There have been some crackers over the years. Here’s three of the best examples of where a company’s message has got lost in, either linguistic or cultural, translation.
Given its desire to position itself as leaders in “local knowledge” worldwide, you may be surprised that HSBC has itself failed in this regard. Its mistake was to literally translate an English language campaign, which had the slogan ‘Assume Nothing’. Unfortunately, the resulting translation in a number of languages was ‘Do Nothing’. It was a costly error to say the least. The bank ended up having to fork out roughly $10 million on a global rebranding campaign to contain the damage.

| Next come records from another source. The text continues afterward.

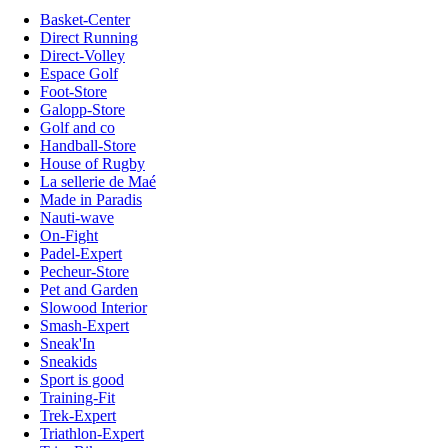
Basket-Center
Direct Running
Direct-Volley
Espace Golf
Foot-Store
Galopp-Store
Golf and co
Handball-Store
House of Rugby
La sellerie de Maé
Made in Paradis
Nauti-wave
On-Fight
Padel-Expert
Pecheur-Store
Pet and Garden
Slowood Interior
Smash-Expert
Sneak'In
Sneakids
Sport is good
Training-Fit
Trek-Expert
Triathlon-Expert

It eventually settled on the more successful slogan ‘The World’s Local Bank’.
KFC was also the perpetrator of a corker of a translation, when it attempted to push its 50-year-old slogan ‘Finger Lickin’ Good’ all over the world. But when the fast-food giant originally opened its doors in China, their famous slogan didn’t seem quite so appetising – unless you had cannibalistic tendencies. In Mandarin, Finger Lickin’ Good’s translated to “Eat Your Fingers Off”. It’s reasonable to assume that the hangover from this mistranslation eventually caused KFC to abandon ‘Finger Lickin’ Good’ altogether – in 2011 they adopted ‘So Good’ as their new slogan.
It’s not just direct translation that can cause headaches when entering new markets, however. When Proctor & Gamble attempted to launch its Pampers nappies range into the Japanese market, they initially used Western iconography which confused local consumers. Their branding, which depicted an image of a stork delivering disposable nappies to grateful families, was a nod to the European folklore of storks delivering newborn babies. But nobody at P&G considered how Japanese consumers might respond to this Western myth. They had no idea how to interpret giant cartoon storks scooping up Pampers bags. When sales were initially slow, P&G conducted an investigation and discovered that in Japanese folklore, newborn babies arrive via giant peaches floating down the river – not in the clutches of a big scary bird.
The abiding message in these cases is simple: know your audience. Sometimes this requires only a modest branding change – like US-based TopResume’s conversion to TopCV for the UK market. So, whether you’re running an advertising, PR or marketing campaign, it’s always worth taking the time to investigate the market thoroughly and, crucially, talk to local people who understand the native culture. Neglecting to carry out the necessary research into the business culture can damage your brand and put you on the back foot from the outset of, what should be, an exciting journey into a new market.